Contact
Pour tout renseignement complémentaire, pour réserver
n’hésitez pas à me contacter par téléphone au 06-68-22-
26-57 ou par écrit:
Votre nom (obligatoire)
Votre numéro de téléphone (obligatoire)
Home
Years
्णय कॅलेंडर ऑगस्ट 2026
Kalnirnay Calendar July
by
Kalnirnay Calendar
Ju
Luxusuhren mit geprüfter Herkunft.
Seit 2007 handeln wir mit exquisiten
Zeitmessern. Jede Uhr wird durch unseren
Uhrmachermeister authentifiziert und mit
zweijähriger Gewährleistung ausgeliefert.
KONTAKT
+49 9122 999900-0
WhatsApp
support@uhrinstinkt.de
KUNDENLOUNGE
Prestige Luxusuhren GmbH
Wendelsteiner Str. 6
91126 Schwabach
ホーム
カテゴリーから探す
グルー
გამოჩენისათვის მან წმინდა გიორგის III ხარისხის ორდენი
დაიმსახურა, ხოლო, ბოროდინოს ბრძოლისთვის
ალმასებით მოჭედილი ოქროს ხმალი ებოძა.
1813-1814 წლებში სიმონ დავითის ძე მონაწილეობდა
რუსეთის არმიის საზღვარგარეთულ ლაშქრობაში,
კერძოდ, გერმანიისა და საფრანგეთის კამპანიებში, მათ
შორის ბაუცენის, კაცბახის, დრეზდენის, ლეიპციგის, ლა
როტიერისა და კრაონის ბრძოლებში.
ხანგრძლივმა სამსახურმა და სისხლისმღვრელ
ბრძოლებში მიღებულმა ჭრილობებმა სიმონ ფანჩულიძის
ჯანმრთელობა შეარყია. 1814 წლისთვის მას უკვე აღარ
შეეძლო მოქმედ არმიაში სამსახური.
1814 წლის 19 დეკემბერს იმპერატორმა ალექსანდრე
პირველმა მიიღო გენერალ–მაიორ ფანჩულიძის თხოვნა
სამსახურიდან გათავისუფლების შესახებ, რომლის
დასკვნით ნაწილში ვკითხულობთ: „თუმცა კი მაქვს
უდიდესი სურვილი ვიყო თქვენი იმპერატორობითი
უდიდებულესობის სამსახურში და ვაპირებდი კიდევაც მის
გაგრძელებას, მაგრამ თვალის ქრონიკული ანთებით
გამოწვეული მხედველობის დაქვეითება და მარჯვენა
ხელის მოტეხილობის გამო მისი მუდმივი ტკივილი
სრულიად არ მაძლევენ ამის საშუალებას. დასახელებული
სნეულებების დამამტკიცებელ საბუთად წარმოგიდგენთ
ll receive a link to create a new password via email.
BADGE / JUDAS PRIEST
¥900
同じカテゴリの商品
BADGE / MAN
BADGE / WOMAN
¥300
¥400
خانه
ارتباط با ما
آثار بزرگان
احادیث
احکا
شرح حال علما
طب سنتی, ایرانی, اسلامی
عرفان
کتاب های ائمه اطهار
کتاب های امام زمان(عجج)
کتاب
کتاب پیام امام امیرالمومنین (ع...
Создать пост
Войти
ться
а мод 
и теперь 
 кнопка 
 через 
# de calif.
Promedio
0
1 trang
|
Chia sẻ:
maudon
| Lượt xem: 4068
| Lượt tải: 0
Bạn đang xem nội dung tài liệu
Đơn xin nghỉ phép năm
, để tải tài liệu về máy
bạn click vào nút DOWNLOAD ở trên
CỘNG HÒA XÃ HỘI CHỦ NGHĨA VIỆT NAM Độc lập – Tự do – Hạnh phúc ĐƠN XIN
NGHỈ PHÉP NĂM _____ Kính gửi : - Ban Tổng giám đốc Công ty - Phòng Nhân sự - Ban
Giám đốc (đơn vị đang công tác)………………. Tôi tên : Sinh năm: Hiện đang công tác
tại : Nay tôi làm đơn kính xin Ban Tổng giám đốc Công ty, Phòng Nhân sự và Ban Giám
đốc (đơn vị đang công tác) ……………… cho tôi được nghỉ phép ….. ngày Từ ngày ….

-.-.-

*Aim of the task:*
Note down each line above where the word "Luxusuhren" occurs.

*Written reply:*
Luxusuhren mit geprüfter Herkunft.
Prestige Luxusuhren GmbH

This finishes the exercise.